= PROMPT =
"League" appears in how many lines of the entries? State only the number.

= RECORDS FOR THE EXERCISE =
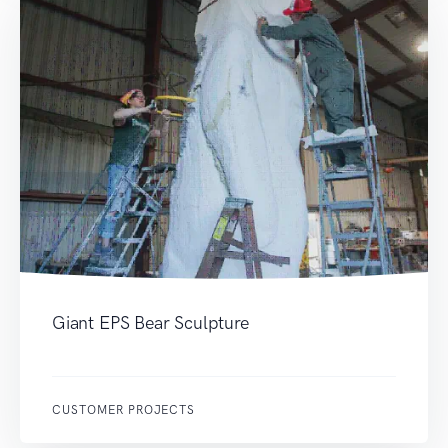
Giant EPS Bear Sculpture
CUSTOMER PROJECTS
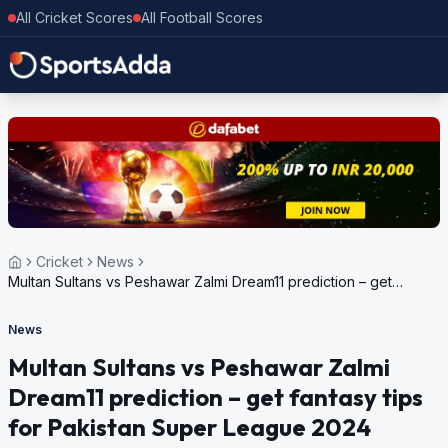
All Cricket Scores
All Football Scores
Cricket
News
Multan Sultans vs Peshawar Zalmi Dream11 prediction – get
fantasy tips for Pakistan Super League 2024
News
Multan Sultans vs Peshawar Zalmi
Dream11 prediction – get fantasy tips
for Pakistan Super League 2024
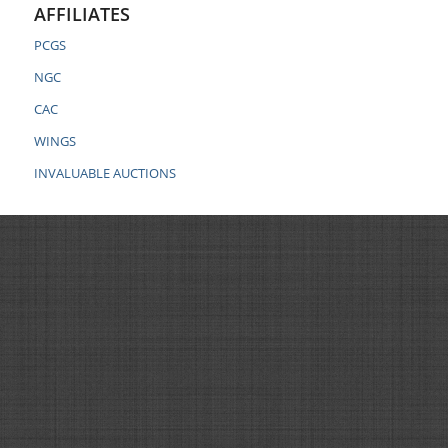
AFFILIATES
PCGS
NGC
CAC
WINGS
INVALUABLE AUCTIONS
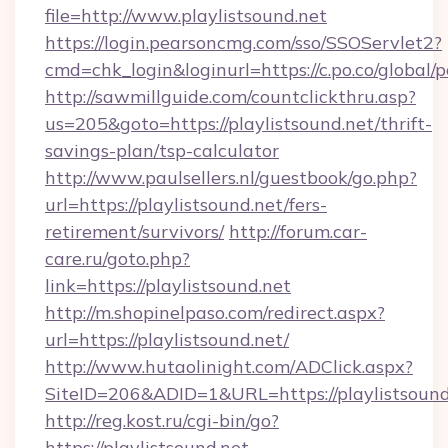
file=http://www.playlistsound.net
https://login.pearsoncmg.com/sso/SSOServlet2?
cmd=chk_login&loginurl=https://c.po.co/global/p
http://sawmillguide.com/countclickthru.asp?
us=205&goto=https://playlistsound.net/thrift-
savings-plan/tsp-calculator
http://www.paulsellers.nl/guestbook/go.php?
url=https://playlistsound.net/fers-
retirement/survivors/
http://forum.car-
care.ru/goto.php?
link=https://playlistsound.net
http://m.shopinelpaso.com/redirect.aspx?
url=https://playlistsound.net/
http://www.hutaolinight.com/ADClick.aspx?
SiteID=206&ADID=1&URL=https://playlistsound
http://reg.kost.ru/cgi-bin/go?
https://playlistsound.net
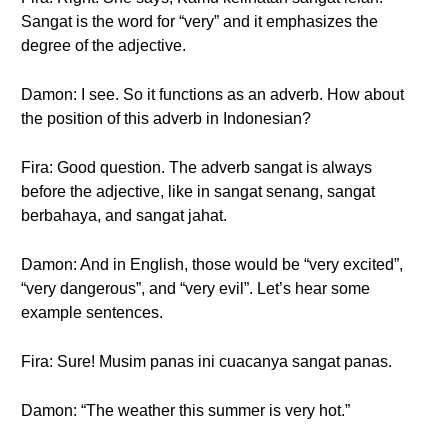
Sangat is the word for “very” and it emphasizes the
degree of the adjective.
Damon: I see. So it functions as an adverb. How about
the position of this adverb in Indonesian?
Fira: Good question. The adverb sangat is always
before the adjective, like in sangat senang, sangat
berbahaya, and sangat jahat.
Damon: And in English, those would be “very excited”,
“very dangerous”, and “very evil”. Let’s hear some
example sentences.
Fira: Sure! Musim panas ini cuacanya sangat panas.
Damon: “The weather this summer is very hot.”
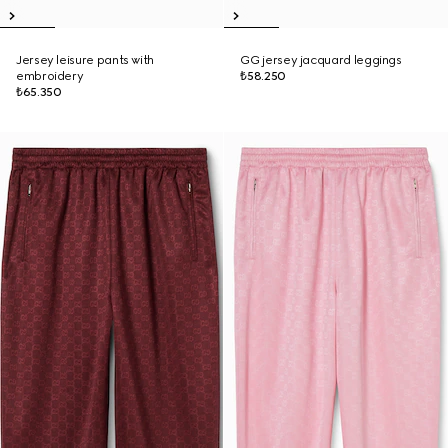
Jersey leisure pants with
GG jersey jacquard leggings
embroidery
₺58.250
₺65.350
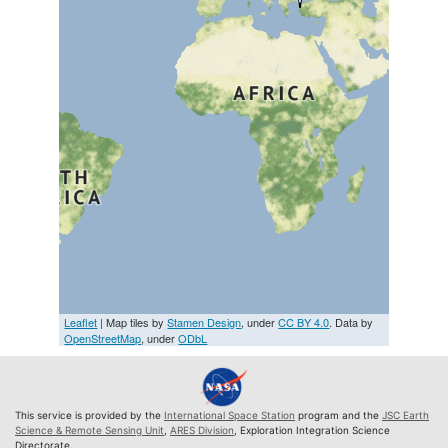
Leaflet
| Map tiles by
Stamen Design
, under
CC BY 4.0
. Data by
OpenStreetMap
, under
ODbL
This service is provided by the
International Space Station
program and the
JSC Earth
Science & Remote Sensing Unit
,
ARES Division
, Exploration Integration Science
Directorate.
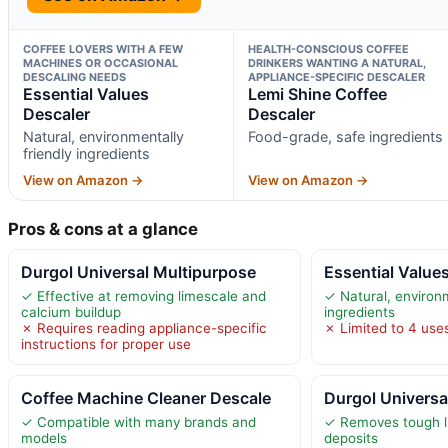
COFFEE LOVERS WITH A FEW
HEALTH-CONSCIOUS COFFEE
MACHINES OR OCCASIONAL
DRINKERS WANTING A NATURAL,
DESCALING NEEDS
APPLIANCE-SPECIFIC DESCALER
Essential Values
Lemi Shine Coffee
Descaler
Descaler
Natural, environmentally
Food-grade, safe ingredients
friendly ingredients
View on Amazon →
View on Amazon →
Pros & cons at a glance
Durgol Universal Multipurpose
Essential Value
✓ Effective at removing limescale and
✓ Natural, environm
calcium buildup
ingredients
✗ Requires reading appliance-specific
✗ Limited to 4 use
instructions for proper use
Coffee Machine Cleaner Descale
Durgol Universa
✓ Compatible with many brands and
✓ Removes tough l
models
deposits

= EXPECTED ANSWER =
2